Dès le début de la crise, le décret de l’état d’urgence sanitaire a permis au premier ministre et à son équipe de se présenter comme une force bienveillante au service de la population. L’on prétendait que la santé publique avait pris le dessus sur les nécessités économiques et l’on invoquait le confinement comme en étant la preuve irréfutable. Ce qu’on nous cachait, c’est que la pause économique obéissait aux intérêts capitalistes. Elle survenait alors qu’on assistait à l’émergence du mouvement défensif unifié à l’échelle internationale. L’on cherchait également à masquer que cette trêve avait été ordonnée à la toute dernière minute. Pendant de longues semaines, les États nationaux s’examinaient et hésitaient à mettre un frein à leurs activités. Puis, de peur d’être à la remorque les uns des autres, ils se sont tous jetés dans la marre au même moment. D’autres remparts idéologiques ont également été érigés au moment d’ordonner la relance économique capitaliste. Par exemple, on a insisté sur le fait que les enfants ne couraient pas de grands dangers et n’étaient pas de grands vecteurs de contamination. Au fond, le gouvernement ne faisait que prôner la réouverture des écoles et des garderies pour faciliter la reprise économique, soit le retour au travail des parents. Pour ce faire, « l’opinion publique » devait être de son bord.

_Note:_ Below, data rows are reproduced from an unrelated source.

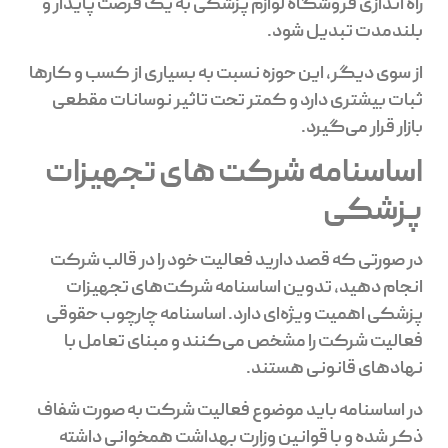
راه اندازی فروشگاه لوازم پزشکی به یک فرصت پایدار و
بلندمدت تبدیل شود.
از سوی دیگر، این حوزه نسبت به بسیاری از کسب و کارها
ثبات بیشتری دارد و کمتر تحت تاثیر نوسانات مقطعی
بازار قرار می‌گیرد.
اساسنامه شرکت های تجهیزات
پزشکی
در صورتی که قصد دارید فعالیت خود را در قالب شرکت
انجام دهید، تدوین اساسنامه شرکت‌های تجهیزات
پزشکی اهمیت ویژه‌ای دارد. اساسنامه چارچوب حقوقی
فعالیت شرکت را مشخص می‌کنند و مبنای تعامل با
نهادهای قانونی هستند.
در اساسنامه باید موضوع فعالیت شرکت به صورت شفاف
ذکر شده و با قوانین وزارت بهداشت همخوانی داشته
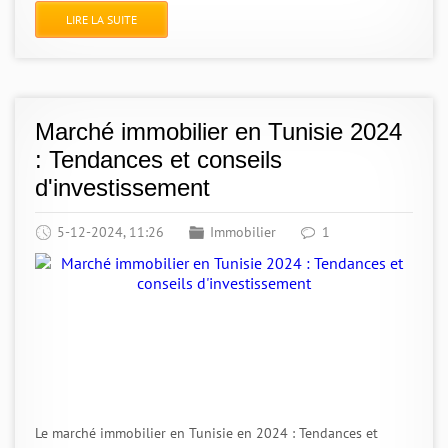
LIRE LA SUITE
Marché immobilier en Tunisie 2024
: Tendances et conseils
d'investissement
5-12-2024, 11:26
Immobilier
1
Le marché immobilier en Tunisie en 2024 : Tendances et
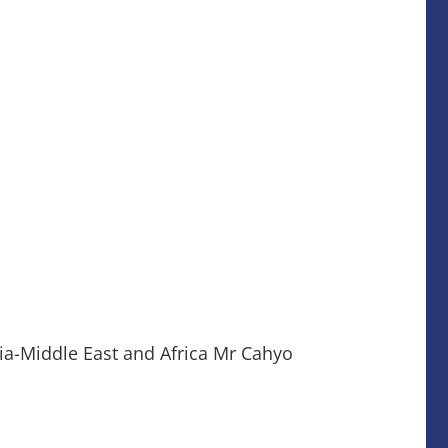
ddle East and Africa Mr Cahyo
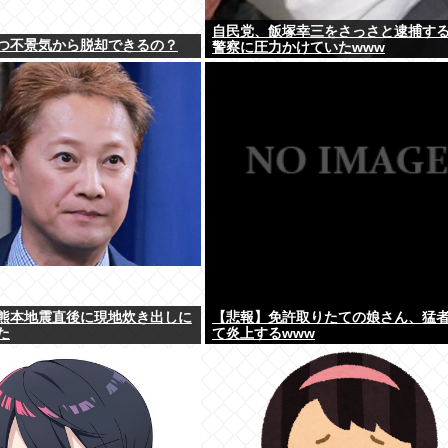
自民党、飯塚幸三をさっさと逮捕す
つ不景気から脱却できるの？
警察に圧力かけていたwww
熊本地震直後に現地炊き出しに
【悲報】免許取りたての娘さん、猛
た
て炎上するwww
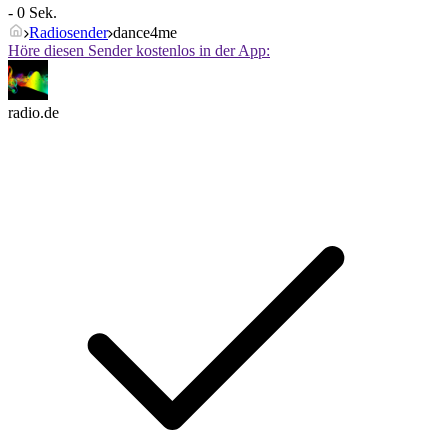
- 0 Sek.
Radiosender
dance4me
Höre diesen Sender kostenlos in der App:
radio.de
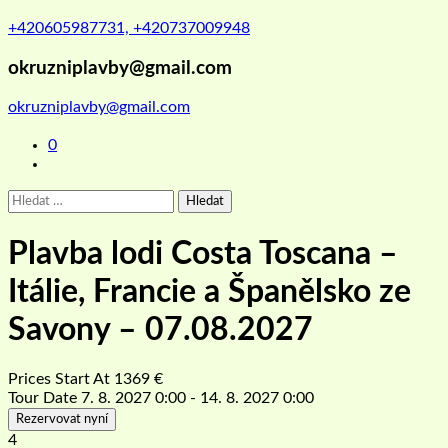
+420605987731, +420737009948
okruzniplavby@gmail.com
okruzniplavby@gmail.com
0
Vyhledávání
Plavba lodi Costa Toscana –
Itálie, Francie a Španělsko ze
Savony – 07.08.2027
Prices Start At
1369
€
Tour Date
7. 8. 2027 0:00 - 14. 8. 2027 0:00
Rezervovat nyní
4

Ceci étant dit, l’un des remparts idéologiques les plus forts auquel s’en remet le gouvernement, c’est celui de « l’indépendance » de la santé publique. Les médias tentent tant bien que mal de présenter cette instance comme étant « autonome ». François Legault prétend qu’il écoute Arruda, le directeur de la santé publique du Québec, « comme si c’était [s]a mère ». On va jusqu’à laisser entendre que l’état d’urgence sanitaire impose une nouvelle dynamique selon laquelle les membres de l’exécutif national sont partiellement dépossédés de leurs pouvoirs depuis la déclaration de l’état d’urgence sanitaire. La vérité, c’est que la tête de la machine d’État moderne ne s’est pas affaiblie au profit de la santé publique, bien au contraire. D’ailleurs, la relance économique est amorcée et elle n’obéit pas à l’impératif de garder la population en santé, loin de là. Legault et Arruda ne s’en cachent même pas et affirment en toute impunité que nous sommes rendus dans une nouvelle phase exigeant des agissements différents. Autrement dit, les capitalistes veulent se remplir les poches comme avant et cela exige qu’on devienne imprudent.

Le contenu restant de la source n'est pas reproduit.